I have a favorite new spot in the heart of Mexico City. It's a little cafeteria attached to book store a block from the Zocalo. It's cheap. It's tasty. It has a vegetarian dish or two, a full bar and good coffee. And best of all, it's on a roof top terrace overlooking El Templo Mayor. It's a good spot to finish off a day in the city.

Reflecting over the last few days, something remarkable stands out. I seriously don't believe we see the world. At least I am sure that I don't. What we see is ourselves reflected in the surfaces and artifacts of the world around us. It is a kind of internal society of the spectacle. It isn't so much that the world doesn't exist, that everything is a simulation that mediates all human relations, but rather that our ability to see anything is tied to the internalized structures of that spectacle and the particulars of the places where it breaks down within us... or some such non-sense.

What I am really talking about here is much simpler than that. I doubt my ability to live here. I am too far adrift. I can't help but see the world from a fracturing and shifting internal experience. In moments my perception of everything changes.

Last night I visited a sick family member in one of the poorer neighborhoods of Mexico City. He lives in one of the small Colonial towns swallowed by the megalopolis. It has one entrance off of a busy thoroughfare. It's made up of a labyrinth of tiny dark alleys that turn back on themselves. It has it's own small church and plaza and shops. I lived there for a summer as a kid. And as I walked into the maze of streets early last night, I was in love with the place. My memories painted the darkness, the murals, the crumbling homes, the little shops and video arcade with a warmth that they may or may not have. It was a quiet, peaceful eddy in the midst of one of the densest places on earth.
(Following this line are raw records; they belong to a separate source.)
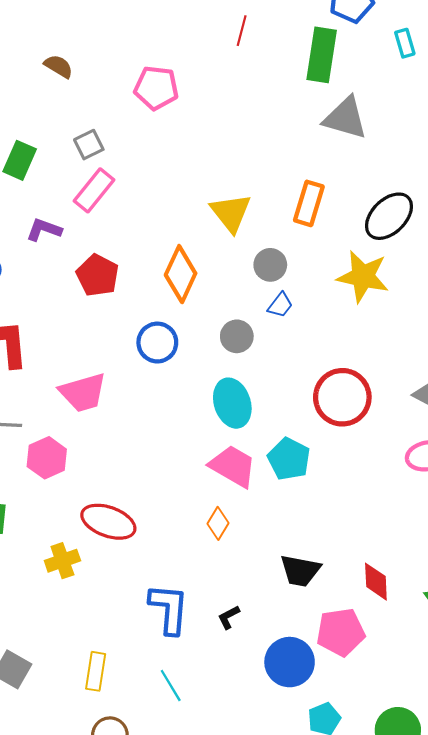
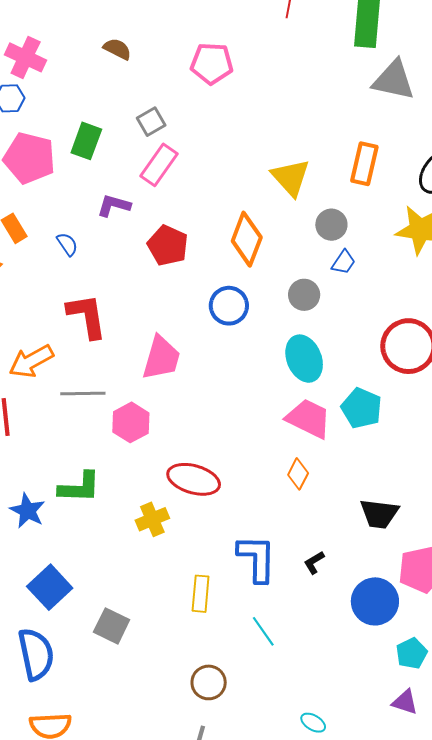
pink trapezoid: (83, 392) -> (161, 358), turned -54
yellow rectangle: (96, 671) -> (201, 594), moved

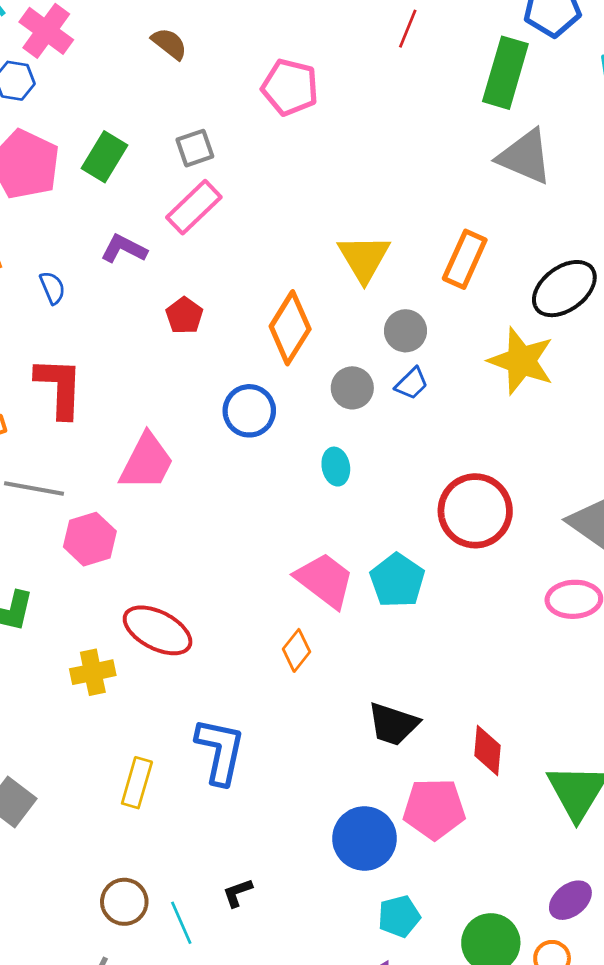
red pentagon: (168, 246) -> (184, 316), size x0.7
gray circle: (304, 295) -> (352, 388), moved
cyan ellipse: (304, 359) -> (336, 467), moved, size x0.6
black L-shape: (314, 563) -> (237, 893), moved
cyan line: (263, 631) -> (181, 923), moved

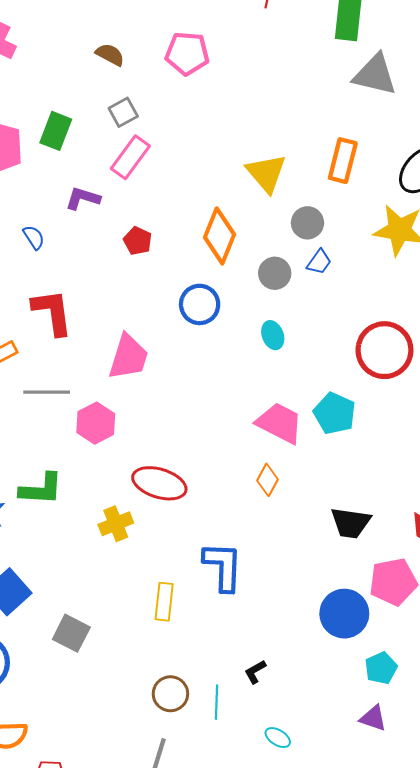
brown semicircle: (169, 44) -> (110, 55), moved
cyan line: (181, 923) -> (216, 702), turned 36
My visit with my family was lovely enough. My uncle was recovering nicely from a near fatal illness. Our brief encounter was filled with love and kindness. But as I was leaving, running late for the last train, something changed. In an instant the world was a threatening and terrifying place. I am accustomed to these switches in consciousness/ perception. Things go bad in my life very suddenly. Sometimes dreadfully. And occasionally they are existentially dangerous. Usually, all it means is that I am suddenly terrified of the grocery store. In Mexico City, a more or less actually dangerous place, this shift was quite nearly debilitating. Under the best of circumstances threat looms over the city. Last night every face concealed violence. Every stare sized me up. Every footstep, every voice, every car that slowed, every dark doorway compelled me to fight or run. It was everything I could do not to start running. The only problem with that dreadful compulsion was that I was lost, in a rougher part of town. And to make matters worse, I no longer recognized anything. I was totally disorientated.

I did the only thing I could do. I acted as if I were the most calm, confident person in the world who new exactly where I was going. I made it home on unfamiliar and sinister streets. Streets I am about to walk again. I wonder how they will appear now, in the rain.